Publié le 09/10/2014 • Par Auteur associé • dans : Billets finances, France, Tribune

Bien que le recours au «financement participatif, également connu sous le nom de « crowdfunding », pour le financement de projets bénéficiant à des personnes publiques soit encore au stade embryonnaire, il présente un avenir très prometteur. Le nouveau cadre juridique du financement participatif témoigne ainsi de la volonté manifeste des pouvoirs publics de favoriser ce mode alternatif de financement. Perçu comme un outil innovant de relance de l’économie, le gouvernement a entendu inciter le développement de telles initiatives. Cette croissance ne saurait toutefois bénéficier aux seules entreprises ou acteurs privés.
Marine-Aurore Houcke

Marine-Aurore Houcke

Avocat au sein du cabinet SEBAN & Associés

Le financement participatif, également connu sous le nom de « crowdfunding », est une technique de financement originale consistant à mettre en relation directe, via une plate-forme internet dédiée, des porteurs de projets en recherche de financement avec des personnes souhaitant y investir. Cette pratique utilise ainsi les réseaux sociaux pour récolter auprès d’un large public, rapidement et massivement, les fonds nécessaires à la réalisation de projets divers (sociaux, environnementaux, culturels). Et ce sans recourir à l’intermédiation des acteurs bancaires traditionnels.

Alternative

Véritable alternative, ou complément, aux modes de financement classiques, le financement participatif est depuis quelques années de plus en plus utilisé par les porteurs de projet, tels que des start-up, pour lancer ou développer leurs activités.

Les personnes publiques commencent également timidement à s’intéresser à cette technique innovante. Malgré les limitations induites par les règles impératives de  la comptabilité publique, le financement participatif offre, en effet, à ces dernières de véritables opportunités pour obtenir, sans avoir recours à un établissement bancaire, les fonds nécessaires au développement de projets. Via l’utilisation des plates-formes existantes ou la création de leur propre dispositif, des collectivités ont ainsi pu mobiliser leurs habitants pour participer au financement d’initiatives locales, voire de leurs propres projets dans le domaine du patrimoine.

Face au succès de ces plates-formes de financement participatif, les pouvoirs publics ont décidé d’encadrer la mise en œuvre et l’exercice de cette pratique.

Un nouveau cadre légal

L’ordonnance n°2014-559 du 30 mai 2014, entrée en vigueur le 1er octobre 2014, a doté le financement participatif d’un nouveau cadre légal. Cette réglementation, complétée par les dispositions du décret n°2014-1053 du 16 septembre 2014, a pour objectif de favoriser le développement de ce mode alternatif de financement tout en renforçant la protection des investisseurs.

Jusqu’à l’entrée en vigueur le 1er octobre dernier de l’ordonnance du 30 mai 2014, aucun texte ne réglementait à proprement parler ce mode de financement.
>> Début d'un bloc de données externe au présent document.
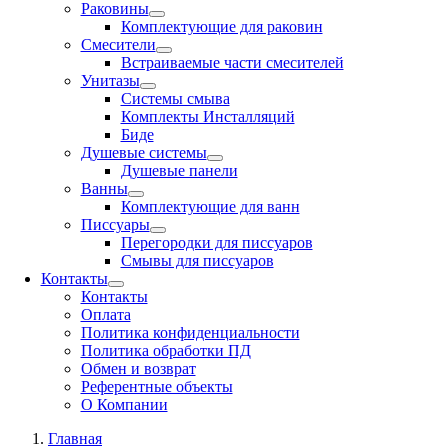
Раковины
Комплектующие для раковин
Смесители
Встраиваемые части смесителей
Унитазы
Системы смыва
Комплекты Инсталляций
Биде
Душевые системы
Душевые панели
Ванны
Комплектующие для ванн
Писсуары
Перегородки для писсуаров
Смывы для писсуаров
Контакты
Контакты
Оплата
Политика конфиденциальности
Политика обработки ПД
Обмен и возврат
Референтные объекты
О Компании
Главная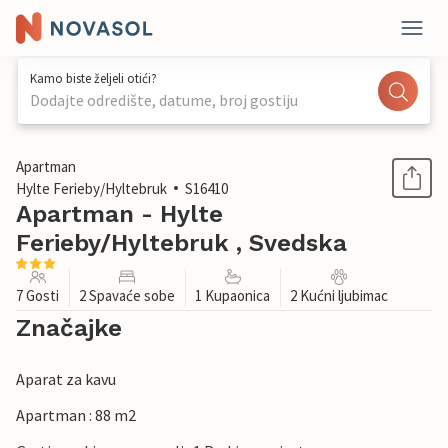
Kamo biste željeli otići?
Dodajte odredište, datume, broj gostiju
1 / 19
Apartman
Hylte Ferieby/Hyltebruk
S16410
Apartman - Hylte
Ferieby/Hyltebruk , Svedska
7 Gosti
2 Spavaće sobe
1 Kupaonica
2 Kućni ljubimac
Značajke
Aparat za kavu
Apartman : 88 m2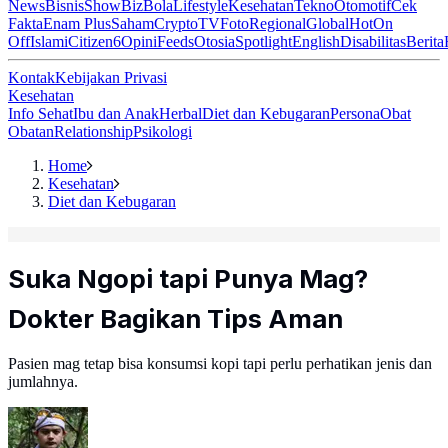
News
Bisnis
ShowBiz
Bola
Lifestyle
Kesehatan
Tekno
Otomotif
Cek
Fakta
Enam Plus
Saham
Crypto
TV
Foto
Regional
Global
Hot
On
Off
Islami
Citizen6
Opini
Feeds
Otosia
Spotlight
English
Disabilitas
Berita
Kontak
Kebijakan Privasi
Kesehatan
Info Sehat
Ibu dan Anak
Herbal
Diet dan Kebugaran
Persona
Obat
Obatan
Relationship
Psikologi
Home
Kesehatan
Diet dan Kebugaran
Suka Ngopi tapi Punya Mag?
Dokter Bagikan Tips Aman
Pasien mag tetap bisa konsumsi kopi tapi perlu perhatikan jenis dan
jumlahnya.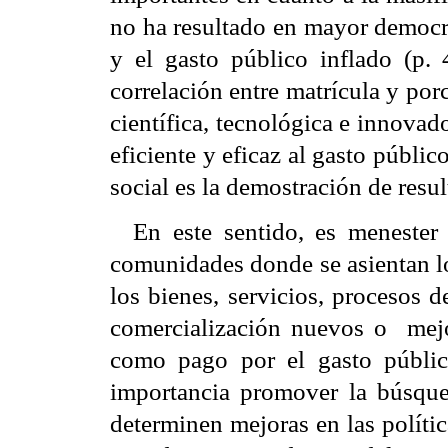
no ha resultado en mayor democra
y el gasto público inflado (p.
correlación entre matrícula y por
científica, tecnológica e innovad
eficiente y eficaz al gasto públic
social es la demostración de resu
En este sentido, es menester
comunidades donde se asientan l
los bienes, servicios, procesos 
comercialización nuevos o
mej
como pago por el gasto público
importancia promover la búsque
determinen mejoras en las polític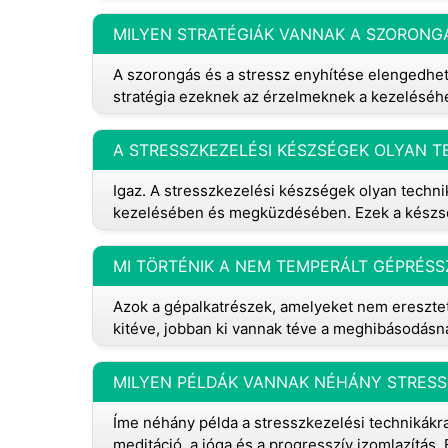
MILYEN STRATÉGIÁK VANNAK A SZORONGÁ
A szorongás és a stressz enyhítése elengedhete
stratégia ezeknek az érzelmeknek a kezeléséhe
Igaz. A stresszkezelési készségek olyan techn
kezelésében és megküzdésében. Ezek a készség
MI TÖRTÉNIK A NEM TEMPERÁLT GÉPRÉSSZ
Azok a gépalkatrészek, amelyeket nem eresztet
kitéve, jobban ki vannak téve a meghibásodásn
MILYEN PÉLDÁK VANNAK NÉHÁNY STRESS
Íme néhány példa a stresszkezelési technikákra:
meditáció, a jóga és a progresszív izomlazítás.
Seuls deux guides, l’un à destination du public et l’autre à destination des plates-formes, avaient été publiés par l’Autorité des Marchés Financiers et l’Autorité de Contrôle Prudentiel et de Résolution pour éclairer, au regard notamment de la législation bancaire et financière en vigueur, les différents intervenants sur les risques encourus par l’opération envisagée.

Deux types de plates-formes

Désormais, deux types de plates-formes de financement participatifs sont prévus, avec la création de deux statuts professionnels distincts. On distingue ainsi le financement participatif sous forme de titres financiers, réservé aux conseillers en investissement participatif, du financement participatif sous forme de prêts ou de dons, organisé par les intermédiaires en financement participatif.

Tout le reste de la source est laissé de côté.